═══ Material shown

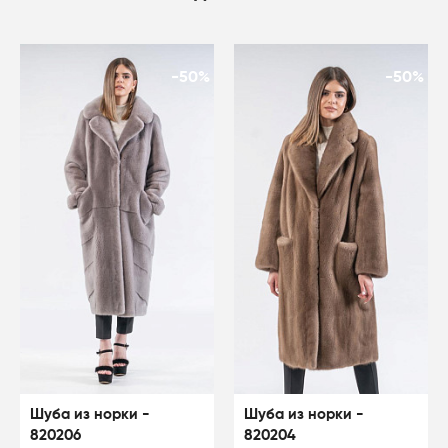
-50%
-50%
Шуба из норки -
Шуба из норки -
820206
820204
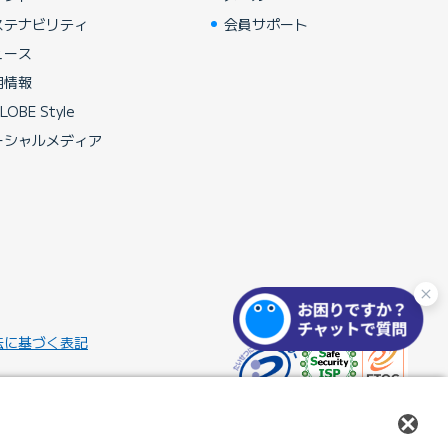
ステナビリティ
会員サポート
ュース
用情報
LOBE Style
ーシャルメディア
法に基づく表記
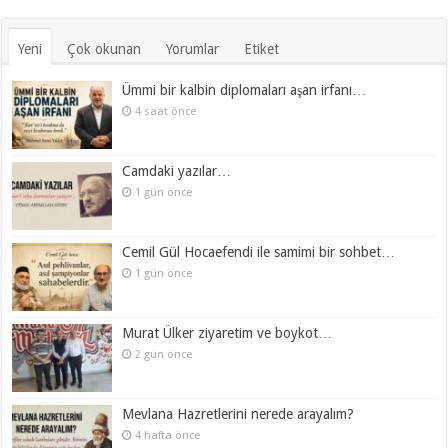
Yeni
Çok okunan
Yorumlar
Etiket
Ümmi bir kalbin diplomaları aşan irfanı…
4 saat önce
Camdaki yazılar…
1 gün önce
Cemil Gül Hocaefendi ile samimi bir sohbet…
1 gün önce
Murat Ülker ziyaretim ve boykot…
2 gün önce
Mevlana Hazretlerini nerede arayalım?
4 hafta önce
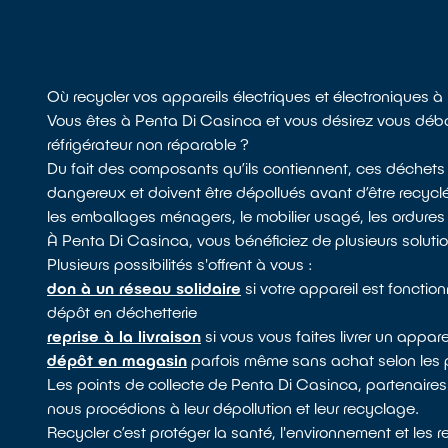
Où recycler vos appareils électriques et électroniques 
Vous êtes à Penta Di Casinca et vous désirez vous débar
réfrigérateur non réparable ?
Du fait des composants qu’ils contiennent, ces déchets
dangereux et doivent être dépollués avant d’être recycl
les emballages ménagers, le mobilier usagé, les ordures m
À Penta Di Casinca, vous bénéficiez de plusieurs soluti
Plusieurs possibilités s'offrent à vous :
don à un réseau solidaire
si votre appareil est fonctio
dépôt en déchetterie
reprise à la livraison
si vous vous faites livrer un appare
dépôt en magasin
parfois même sans achat selon les 
Les points de collecte de Penta Di Casinca, partenair
nous procédions à leur dépollution et leur recyclage.
Recycler c’est protéger la santé, l'environnement et les 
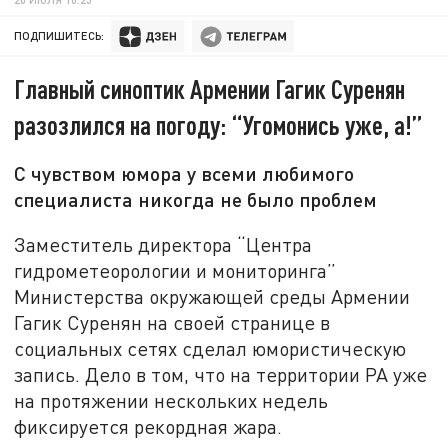
ПОДПИШИТЕСЬ:
Главный синоптик Армении Гагик Суренян
разозлился на погоду: “Угомонись уже, а!”
С чувством юмора у всеми любимого
специалиста никогда не было проблем
Заместитель директора “Центра
гидрометеорологии и мониторинга”
Министерства окружающей среды Армении
Гагик Суренян на своей странице в
социальных сетях сделал юмористическую
запись. Дело в том, что на территории РА уже
на протяжении нескольких недель
фиксируется рекордная жара.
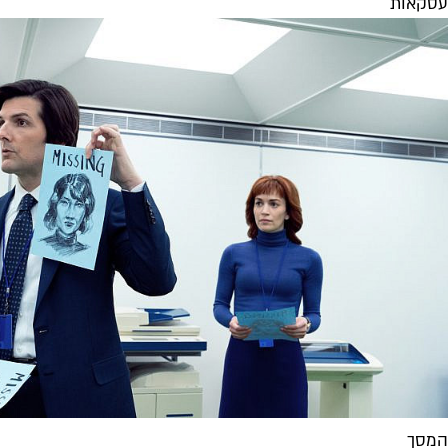
עסקאות
המסך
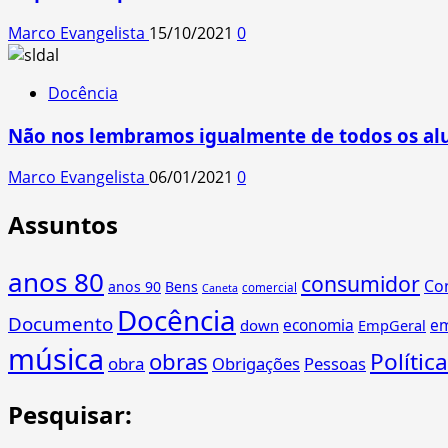
Marco Evangelista
15/10/2021
0
Docência
Não nos lembramos igualmente de todos os al
Marco Evangelista
06/01/2021
0
Assuntos
anos 80
consumidor
Co
anos 90
Bens
comercial
Caneta
Docência
Documento
economia
e
down
EmpGeral
música
obras
Política
obra
Obrigações
Pessoas
Pesquisar:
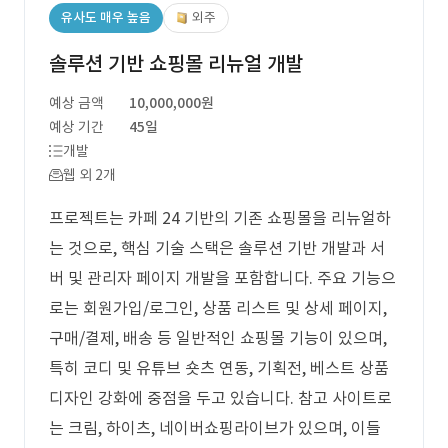
유사도 매우 높음
외주
솔루션 기반 쇼핑몰 리뉴얼 개발
예상 금액
10,000,000원
예상 기간
45일
개발
웹 외 2개
프로젝트는 카페 24 기반의 기존 쇼핑몰을 리뉴얼하
는 것으로, 핵심 기술 스택은 솔루션 기반 개발과 서
버 및 관리자 페이지 개발을 포함합니다. 주요 기능으
로는 회원가입/로그인, 상품 리스트 및 상세 페이지,
구매/결제, 배송 등 일반적인 쇼핑몰 기능이 있으며,
특히 코디 및 유튜브 숏츠 연동, 기획전, 베스트 상품
디자인 강화에 중점을 두고 있습니다. 참고 사이트로
는 크림, 하이츠, 네이버쇼핑라이브가 있으며, 이들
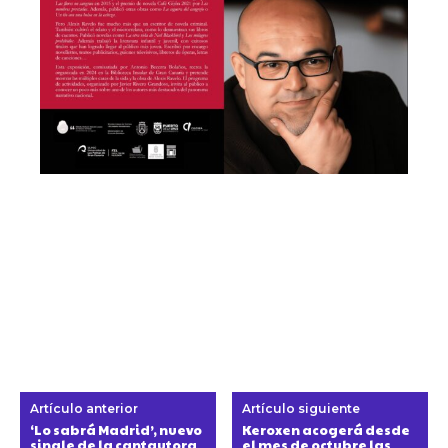
Artículo anterior
Artículo siguiente
‘Lo sabrá Madrid’, nuevo
Keroxen acogerá desde
single de la cantautora
el mes de octubre las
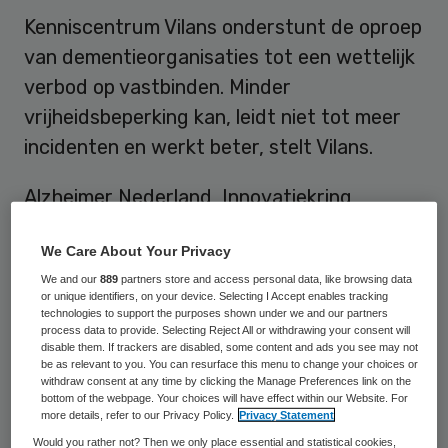
Kenniscentrum Vilans onderstunt de oproep
van dementieorganisaties tot een wettelijk
verbod op vastbinden. Minder
vrijheidsbeperking kan, leidt niet tot meer
incidenten en werkt beter, stelt Vilans.
Alzheimer Nederland, Innovatiekring
Dementie en LOC deden hun oproep tot een
We Care About Your Privacy
wettelijk verbod
in een open brief aan de
We and our
889
partners store and access personal data, like browsing data
Tweede Kamer. Die behandelt het
or unique identifiers, on your device. Selecting I Accept enables tracking
wetsvoorstel Zorg en Dwang. Deze wet
technologies to support the purposes shown under we and our partners
process data to provide. Selecting Reject All or withdrawing your consent will
moet mensen met dementie beschermen
disable them. If trackers are disabled, some content and ads you see may not
be as relevant to you. You can resurface this menu to change your choices or
tegen onnodige vrijheidsbeperking. Volgens
withdraw consent at any time by clicking the Manage Preferences link on the
bottom of the webpage. Your choices will have effect within our Website. For
de dementieorganisaties biedt het huidige
more details, refer to our Privacy Policy.
Privacy Statement
wetsvoorstel onvoldoende bescherming
Would you rather not? Then we only place essential and statistical cookies,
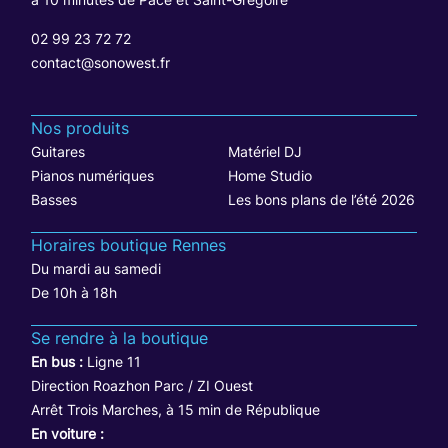
02 99 23 72 72
contact@sonowest.fr
Nos produits
Guitares
Matériel DJ
Pianos numériques
Home Studio
Basses
Les bons plans de l’été 2026
Horaires boutique Rennes
Du mardi au samedi
De 10h à 18h
Se rendre à la boutique
En bus :
Ligne 11
Direction Roazhon Parc / ZI Ouest
Arrêt Trois Marches, à 15 min de République
En voiture :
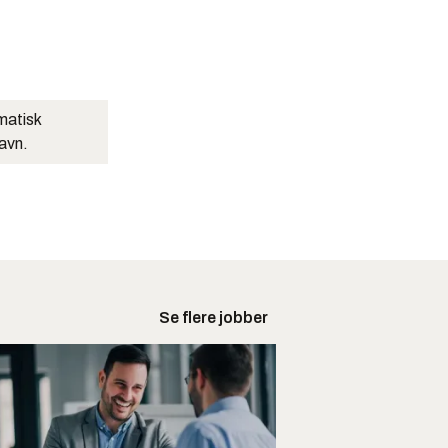
matisk
navn.
Se flere jobber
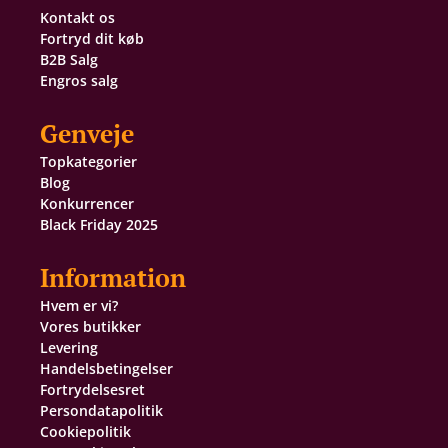
Kontakt os
Fortryd dit køb
B2B Salg
Engros salg
Genveje
Topkategorier
Blog
Konkurrencer
Black Friday 2025
Information
Hvem er vi?
Vores butikker
Levering
Handelsbetingelser
Fortrydelsesret
Persondatapolitik
Cookiepolitik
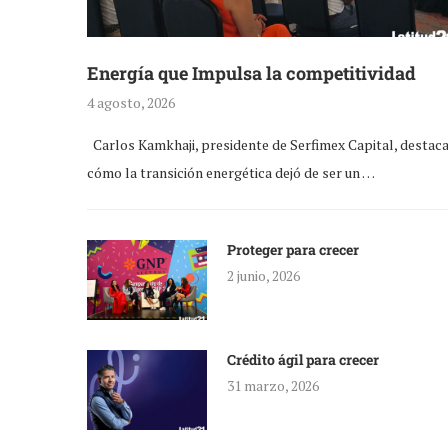
Energía que Impulsa la competitividad
4 agosto, 2026
Carlos Kamkhaji, presidente de Serfimex Capital, destac
cómo la transición energética dejó de ser un …
Proteger para crecer
2 junio, 2026
Crédito ágil para crecer
31 marzo, 2026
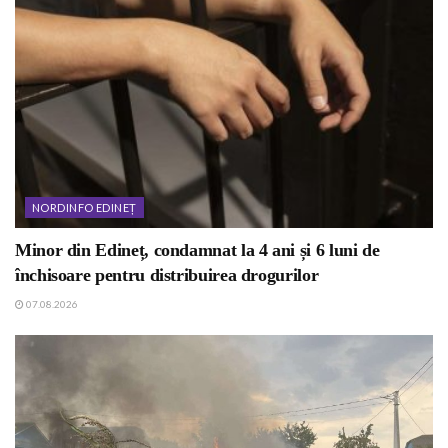
NORDINFO EDINEȚ
Minor din Edineț, condamnat la 4 ani și 6 luni de
închisoare pentru distribuirea drogurilor
07.08.2026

══════

## [Exercise details]
Both boundary lines included, write out word for word only the lines above from the one containing "는 크림, 하이츠, 네이버쇼핑라이브가 있으며, 이들" to the one containing "incidenten en werkt beter, stelt Vilans.", leaving out any pictures.

## [Response]
는 크림, 하이츠, 네이버쇼핑라이브가 있으며, 이들
Artículo anterior
Artículo siguiente
‘Lo sabrá Madrid’, nuevo
Keroxen acogerá desde
single de la cantautora
el mes de octubre las
Kenniscentrum Vilans onderstunt de oproep
van dementieorganisaties tot een wettelijk
verbod op vastbinden. Minder
vrijheidsbeperking kan, leidt niet tot meer
incidenten en werkt beter, stelt Vilans.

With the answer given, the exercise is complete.